Voilà pour les ingrédients d’une recette à succès dont le goût commence désormais à être bien connu en Régional 1. Dorian Le Gall a doublé successivement contre la MOS en ouverture (3-0), Pointe-Hague ensuite (0-3), puis Tourlaville il y a dix jours (3-2). Il a aussi marqué le but de la qualification pour le sixième tour de la Coupe de France samedi dernier à Flers. « C’est un joueur impressionnant pour beaucoup de choses, reconnaît Franck Dechaume, entraîneur de la Maladrerie. Il est athlétique mais capable de mettre beaucoup de buts d’une technicité intéressante. Il est très bon, très juste, chirurgical même. » Doté de qualités physiques qui lui permettent de jouer les premiers ballons au duel avec les défenseurs adverses (« j’adore ça, j’adore le combat », glisse-t-il), il est aussi en phase avec la qualité technique prônée par l’ASPTT Caen et ses gabarits plus légers. Ajouté à son repositionnement plus haut et à ses progrès dans la finition, on a vite un aperçu du niveau atteint en ce début de saison.

 

 

Franck Dechaume, observateur privilégié de son premier doublé en R1, en est persuadé : « il a un énorme potentiel ». Ce n’est pas Julien Le Pen, évoquant « un diamant brut à polir » qui dira le contraire.
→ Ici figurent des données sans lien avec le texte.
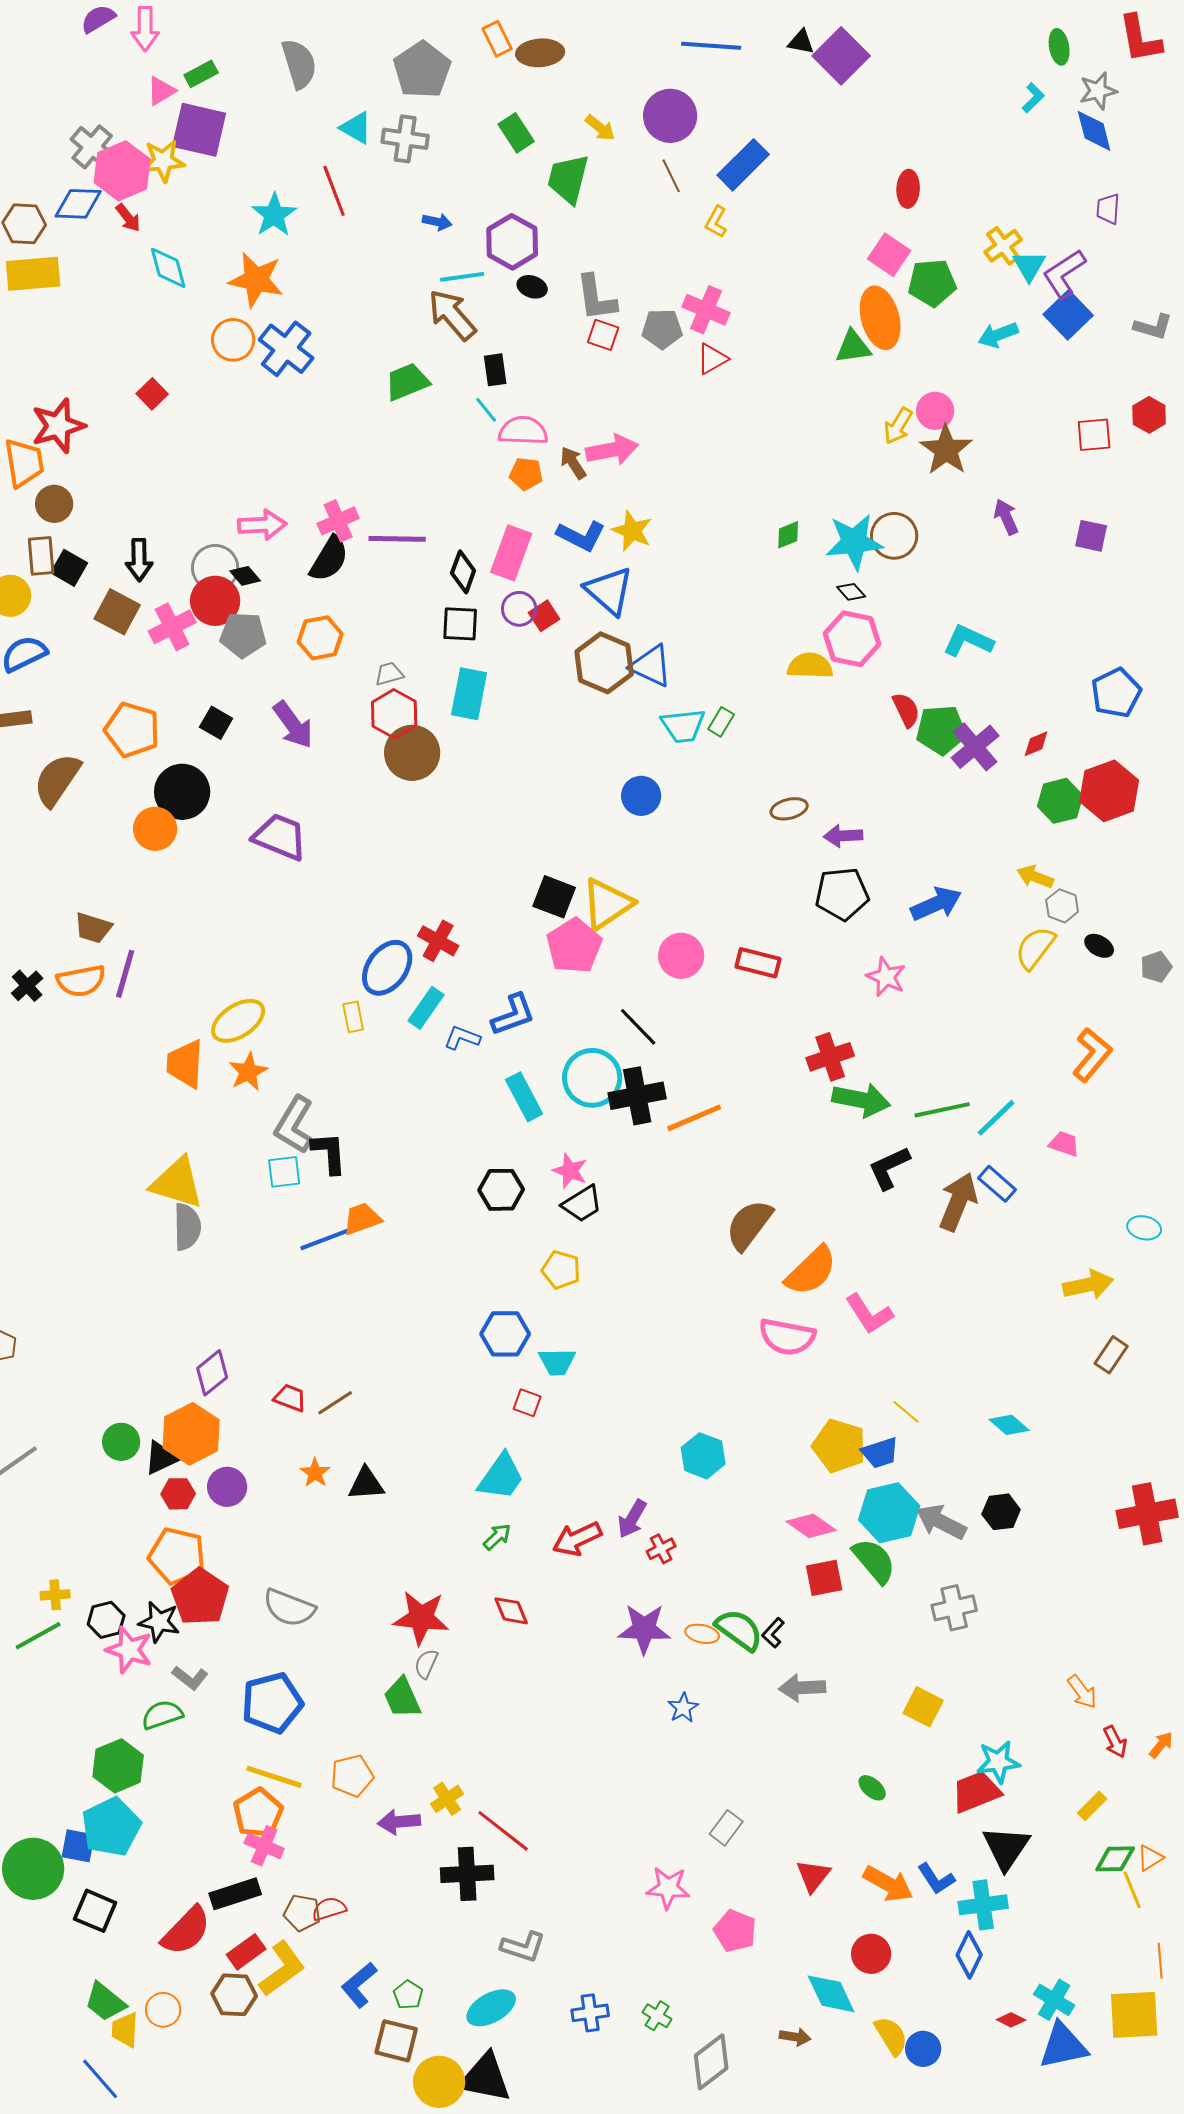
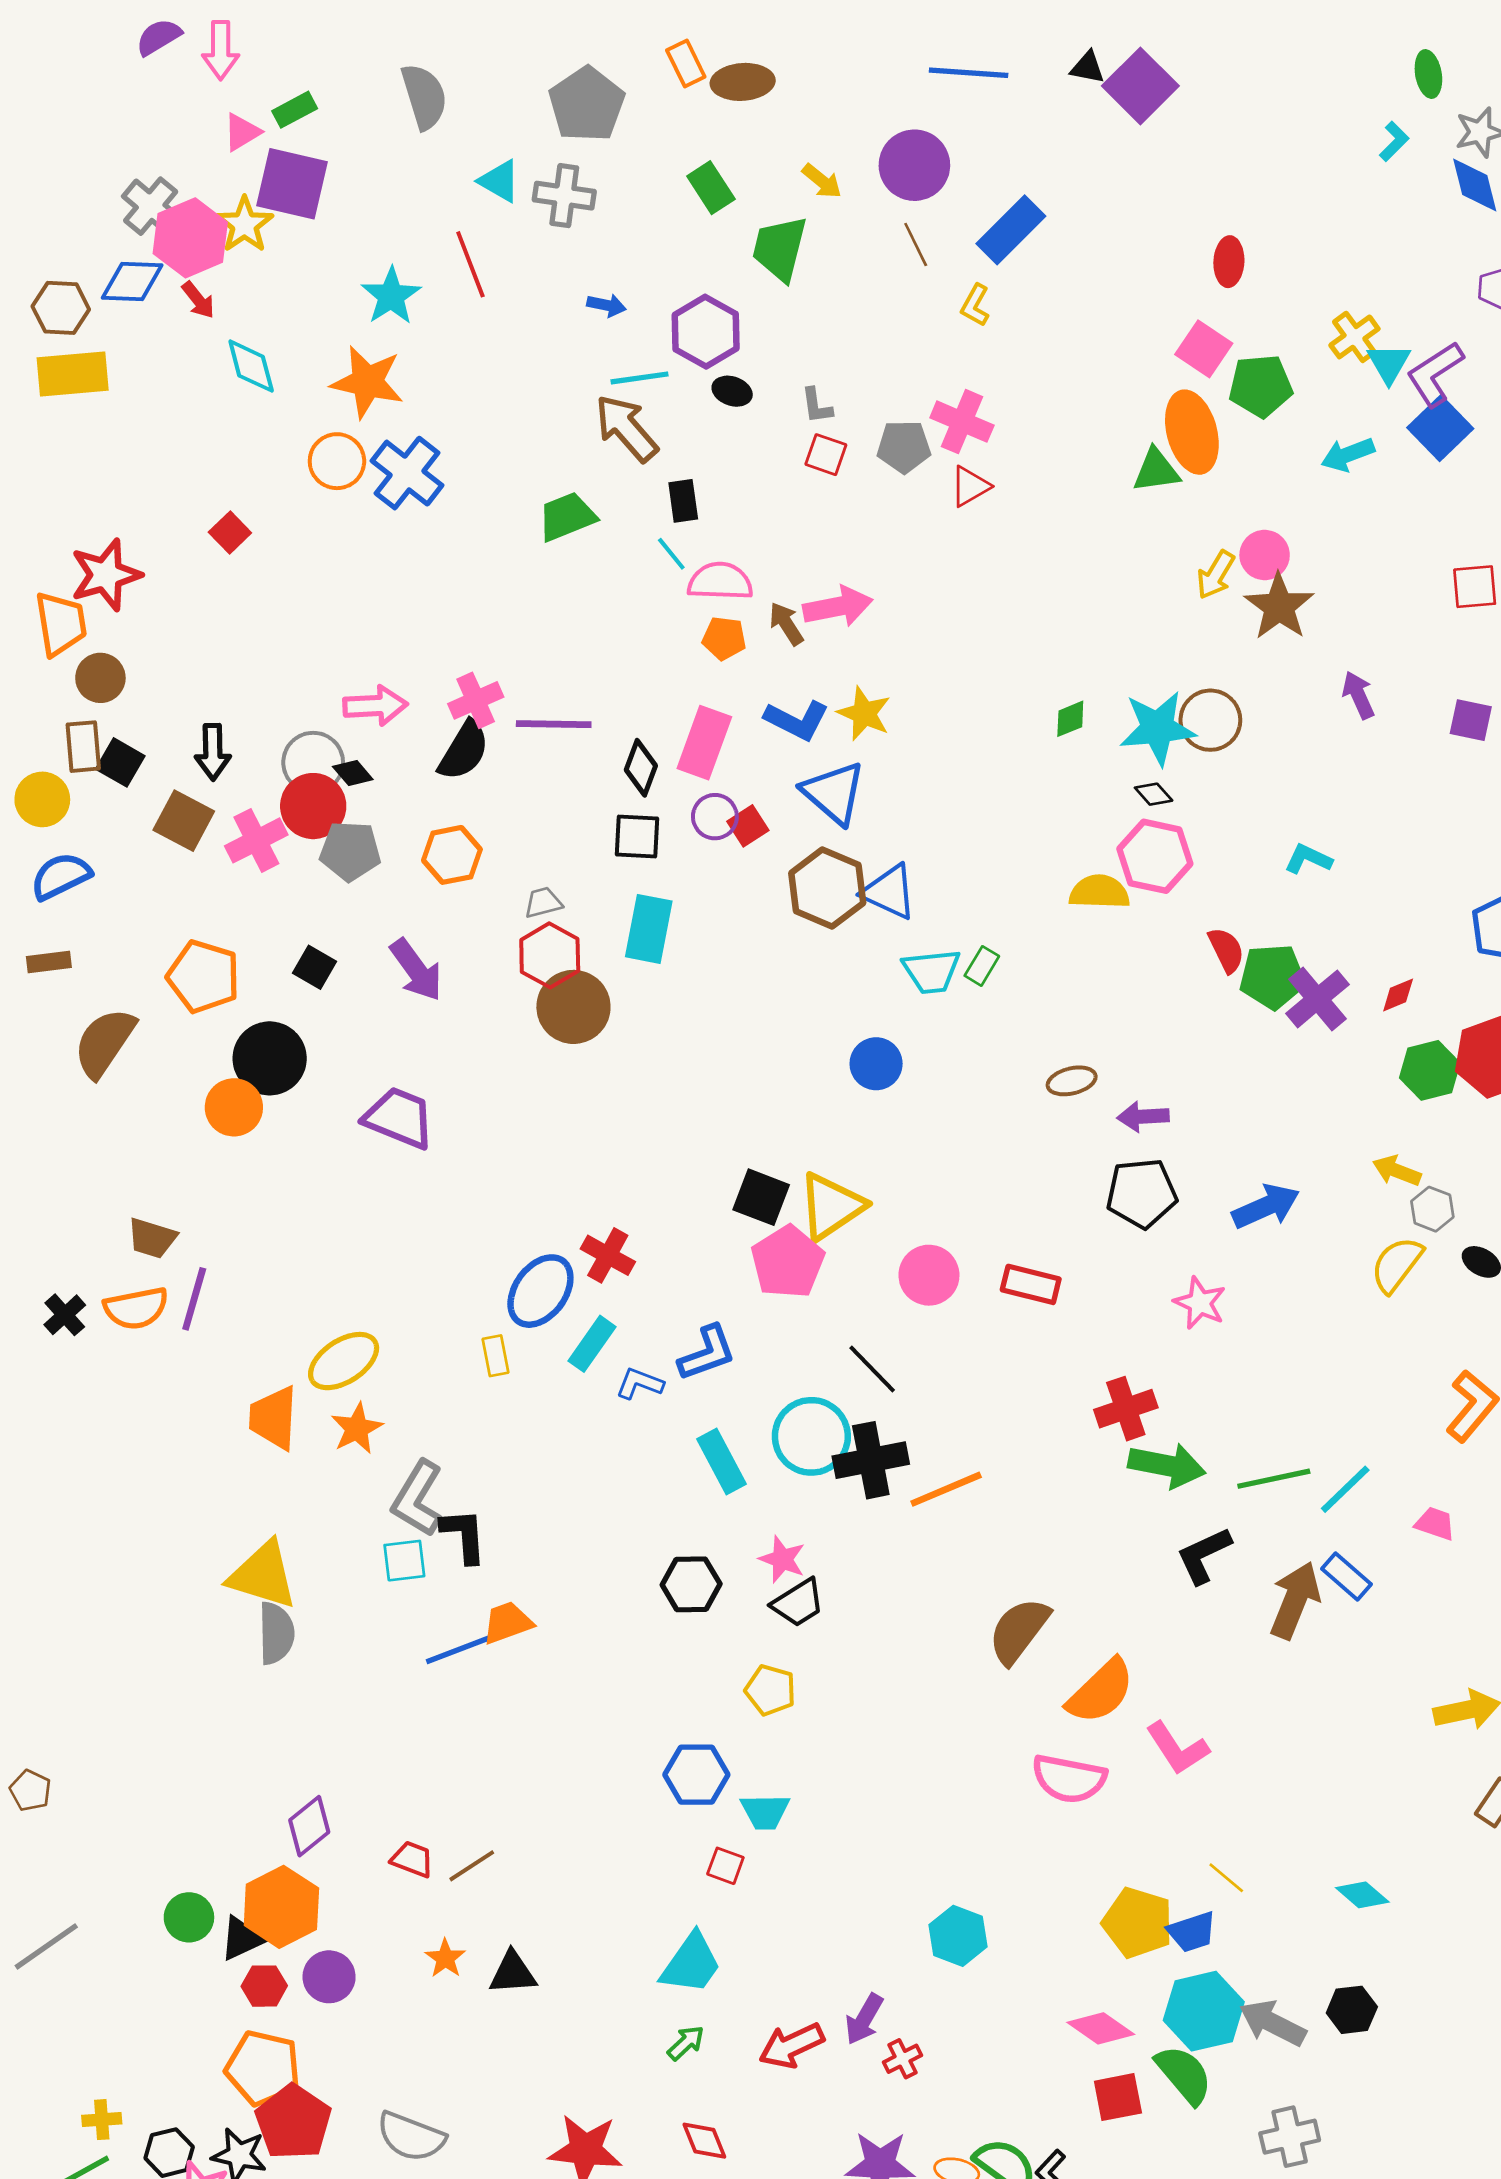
yellow star: (163, 161) -> (244, 225), turned -30
gray L-shape: (596, 298) -> (817, 406), size x0.6
cyan L-shape: (968, 641) -> (1308, 859), size x0.7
Ni bien sûr Laurent Dufour, persuadé que son poulain « en a sous le pied ». L’intéressé lui-même, qui arrive encore à se demander parfois s’il a le niveau pour jouer aux PTT, reconnaît une solide marge de progression. « Tactiquement, je pars de loin… Il y a beaucoup à revoir ! Je sais que j’ai du retard. Je masque plein de choses en faisant ce que je peux. » Mais pour Clément Pannier, toujours prêt à pousser son camarade, les axes de progression majeurs sont encore ailleurs. « Physiquement, il devrait être un monstre. Souvent, il se fait bouger en début de match, c’est à partir de ce moment-là qu’il réagit. Techniquement, il peut encore progresser devant le but, même s’il commence à être plus calme. Il doit être plus tueur. C’est un grand gentil. Il faut qu’il soit plus méchant. Quand il sera plus agressif, ce sera un autre joueur et il jouera au-dessus. »

 

 

Le championnat de France comme prochaine étape ? Dorian Le Gall est encore très loin d’y penser. « Je n’ai aucun objectif de performance ou de jouer plus haut, confesse-t-il. Quand j’ai commencé, c’était vraiment pour le plaisir. Je suis super bien dans mon club, tous les gars de l’équipe sont mes potes, et je profite du moment présent. Je n’ai pas d’objectif personnel si ce n’est celui d’aider l’équipe à gagner. » Mais l’ancien espoir du tennis, qui avoue nourrir de « gros regrets » suite à l’abandon de la petite balle jaune, n’en est peut-être qu’au début d’une belle aventure.